● INSTRUCTIONS FOR THE TASK
What lines in the following entries hold the word "соответствии"? Copy each one.

● TASK MATERIAL
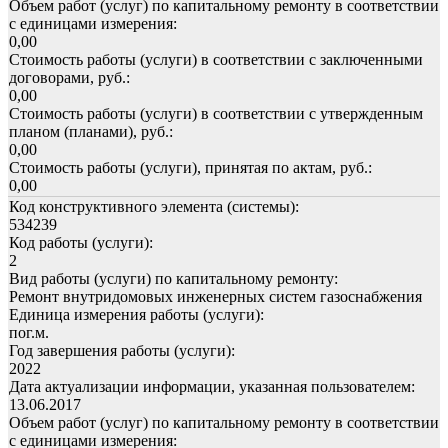
Объем работ (услуг) по капитальному ремонту в соответствии
с единицами измерения:
0,00
Стоимость работы (услуги) в соответствии с заключенными
договорами, руб.:
0,00
Стоимость работы (услуги) в соответствии с утвержденным
планом (планами), руб.:
0,00
Стоимость работы (услуги), принятая по актам, руб.:
0,00
Код конструктивного элемента (системы):
534239
Код работы (услуги):
2
Вид работы (услуги) по капитальному ремонту:
Ремонт внутридомовых инженерных систем газоснабжения
Единица измерения работы (услуги):
пог.м.
Год завершения работы (услуги):
2022
Дата актуализации информации, указанная пользователем:
13.06.2017
Объем работ (услуг) по капитальному ремонту в соответствии
с единицами измерения:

● TASK ANSWER
Объем работ (услуг) по капитальному ремонту в соответствии
Стоимость работы (услуги) в соответствии с заключенными
Стоимость работы (услуги) в соответствии с утвержденным
Объем работ (услуг) по капитальному ремонту в соответствии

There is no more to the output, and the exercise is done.